One of the things all of us don’t look forward to after Christmas is paying off the gifts that were purchased for Christmas. Hopefully many of us can say we don’t have that credit card bill, but unfortunately a lot of people do. Here are a few tips that have helped our family during the year so we don’t have to pay off Christmas items later.

1. Set a budget
Determine how much money you are going to spend on Christmas 2012, and set a budget. To figure out how much you’ll spend, look back and calculate how much you spent this past Christmas. That should give you an idea of what you think you’ll spend this year. It might also help you realize that you spent more than you planned.

2. Begin Saving Now
After you’ve determined how much you think you’ll need, then break it down into how much you need to set aside each month to reach that goal. If it seems like there is no way you can set aside that much money each month, then at least set aside something—even if it’s only $10 or $20 a month. By the time the holidays come around, you’ll at least have saved about $100 or $200, which will help out tremendously.
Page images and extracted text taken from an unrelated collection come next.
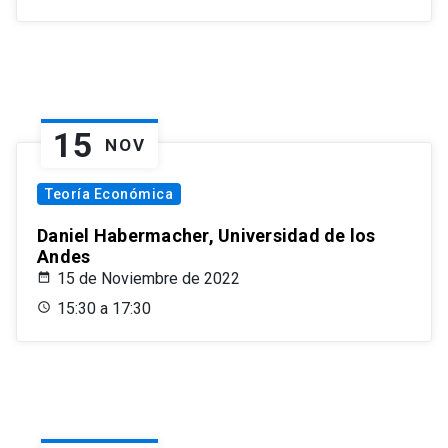
15
NOV
Teoría Económica
Daniel Habermacher, Universidad de los
Andes
15 de Noviembre de 2022
15:30 a 17:30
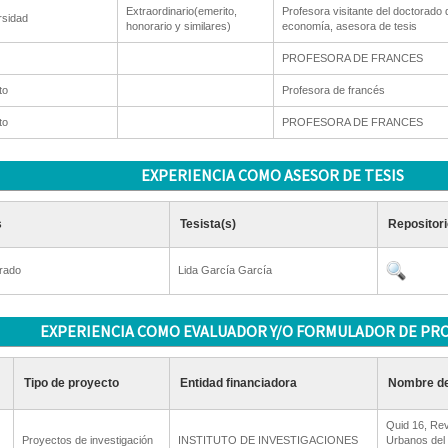
Extraordinario(emerito,
Profesora visitante del doctorado 
rsidad
honorario y similares)
economía, asesora de tesis
PROFESORA DE FRANCES
to
Profesora de francés
to
PROFESORA DE FRANCES
EXPERIENCIA COMO ASESOR DE TESIS
s
Tesista(s)
Repositori
rado
Lida García García
EXPERIENCIA COMO EVALUADOR Y/O FORMULADOR DE PR
Tipo de proyecto
Entidad financiadora
Nombre de
Quid 16, Rev
Proyectos de investigación
INSTITUTO DE INVESTIGACIONES
Urbanos del 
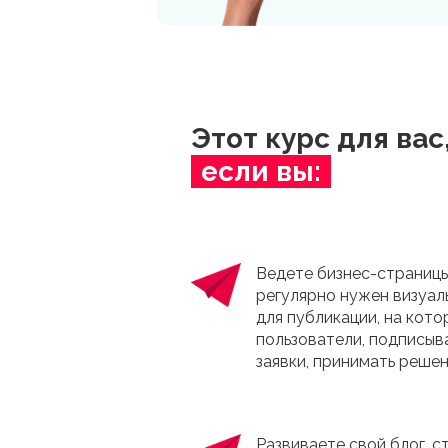
Этот курс для вас
если вы:
Ведете бизнес-страницы
регулярно нужен визуал
для публикации, на кот
пользователи, подписыв
заявки, принимать решен
Развиваете свой блог, с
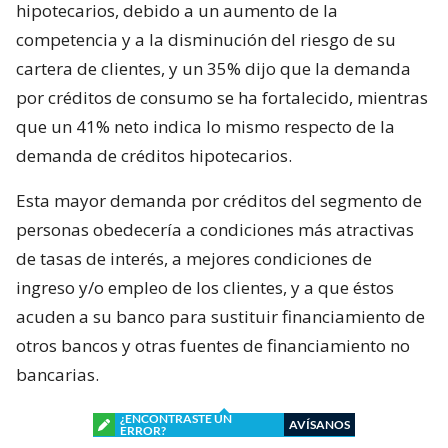
hipotecarios, debido a un aumento de la
competencia y a la disminución del riesgo de su
cartera de clientes, y un 35% dijo que la demanda
por créditos de consumo se ha fortalecido, mientras
que un 41% neto indica lo mismo respecto de la
demanda de créditos hipotecarios.
Esta mayor demanda por créditos del segmento de
personas obedecería a condiciones más atractivas
de tasas de interés, a mejores condiciones de
ingreso y/o empleo de los clientes, y a que éstos
acuden a su banco para sustituir financiamiento de
otros bancos y otras fuentes de financiamiento no
bancarias.
¿ENCONTRASTE UN
AVÍSANOS
ERROR?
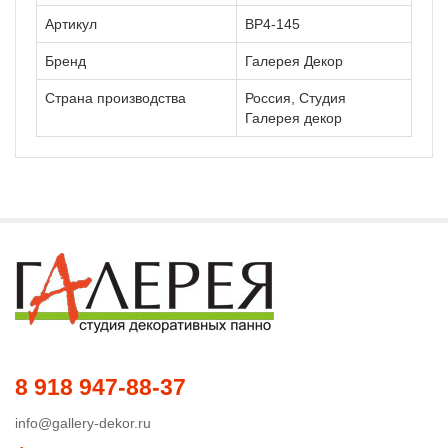
Артикул
ВР4-145
Бренд
Галерея Декор
Страна производства
Россия, Студия
Галерея декор
8 918 947-88-37
info@gallery-dekor.ru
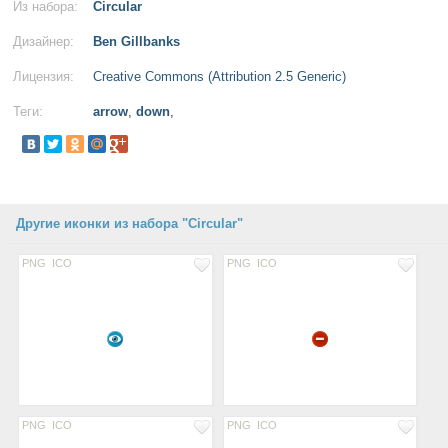
Из набора:
Circular
Дизайнер:
Ben Gillbanks
Лицензия:
Creative Commons (Attribution 2.5 Generic)
Теги:
arrow
,
down
,
Другие иконки из набора "Circular"
PNG
ICO
PNG
ICO
PNG
ICO
PNG
ICO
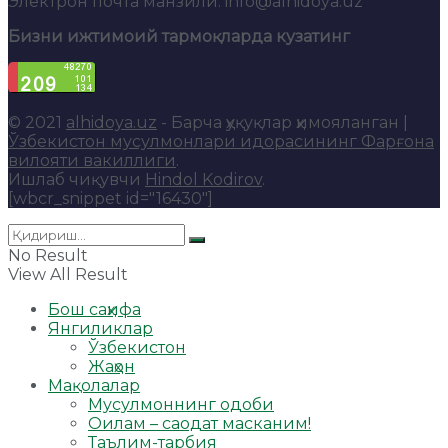
Электрон почта манзили: info@alhidoya.uz
Бизни ижтимоий тармоқларда кузатинг
© 2021
alhidoya.uz
- Барча ҳуқуқлар ҳимояланган |
Ўзбекистон мусулмонлари идорасининг Фарғона
вилояти вакиллиги
.
Ишлаб чиқувчи
Hindol Kodirov
.
[wbcr_snippet id="16430"]
No Result
View All Result
Бош саҳифа
Янгиликлар
Ўзбекистон
Жаҳон
Мақолалар
Мусулмоннинг одоби
Оилам – саодат масканим!
Таълим-тарбия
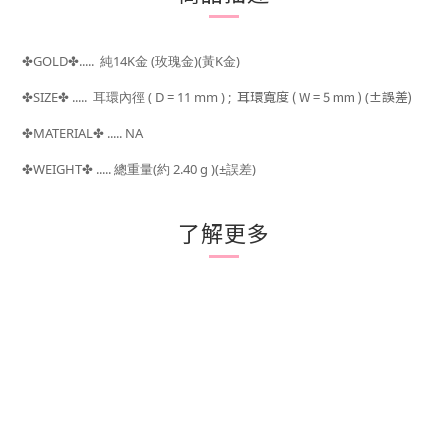
GOLD
.....
純14K金
(玫瑰金)(黃K金)
✤
✤
耳環寬度
( W = 5 mm )
±誤差)
SIZE
..... 耳環內徑
( D = 11 mm ) ;
(
✤
✤
MATERIAL
.....
NA
✤
✤
WEIGHT
.....
總重量(約 2.40 g )(
±誤差)
✤
✤
了解更多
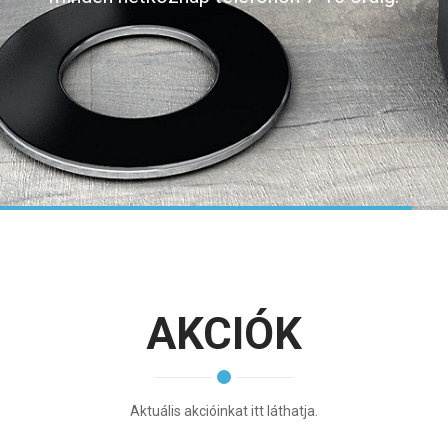
beszerzési feltételek letisztulnak, és ismét
hosszútávra tudjuk kialakítani árainkat.
Folyamatosan frissített árainkról központi
telefonszámunkon tájékozódhat!
Megértésüket köszönjük és bízunk a további
sikeres együttműködésben!
AKCIÓK
Aktuális akcióinkat itt láthatja.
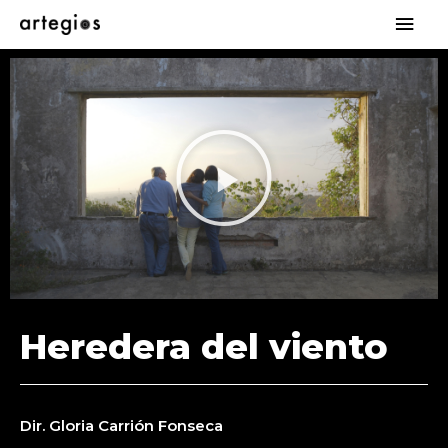
Heredera del viento
Dir. Gloria Carrión Fonseca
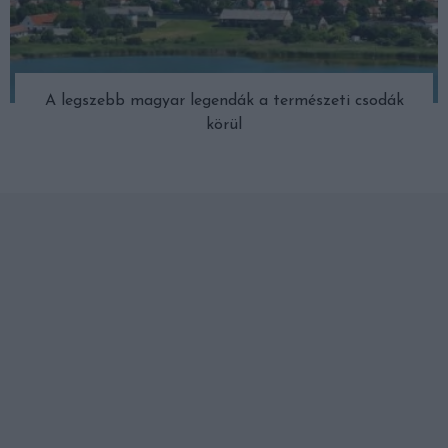
A legszebb magyar legendák a természeti csodák
körül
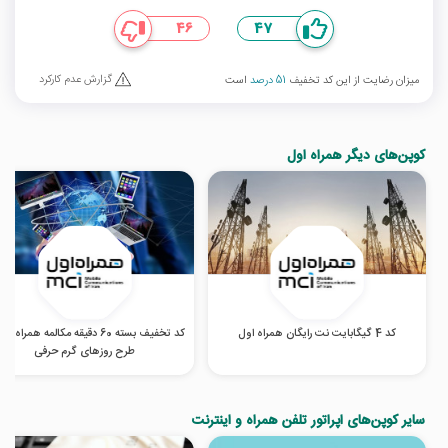
46
47
گزارش عدم کارکرد
میزان رضایت از این کد تخفیف
51 درصد
است
کوپن‌های دیگر همراه اول
کد 4 گیگابایت نت رایگان همراه اول
کد تخفیف بسته 60 دقیقه مکالمه همراه ا
طرح روزهای گرم‌ حرفی
سایر کوپن‌های اپراتور تلفن همراه و اینترنت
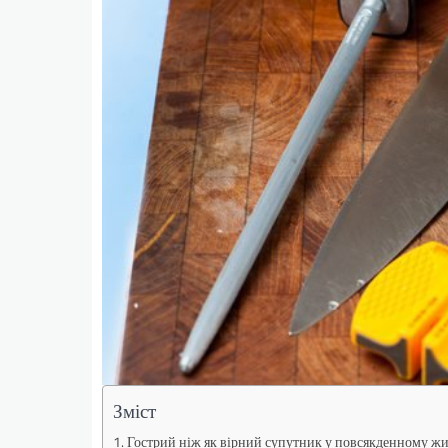
Зміст
Гострий ніж як вірний супутник у повсякденному жи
Last year, I made it a point to set aside $50 a month and place it into a “Christmas” envelope. Now there were some months that were tight and we had extra bills to pay, so I wasn’t able to put aside that money each month, but by the end of the year, we had $500 in our Christmas fund.

It was nice to be able to pay for our Christmas items as we purchased them. And what’s even better is that with the money we didn’t spend, we will now put it toward our goal of paying down our mortgage or increasing our savings.

I realize it’s sometimes difficult to come up with extra money monthly. There is always something that you want or need to buy. But it will be worth it to prioritize and start saving money now for Christmas. It’s been really helpful in making Christmas less stressful for our family.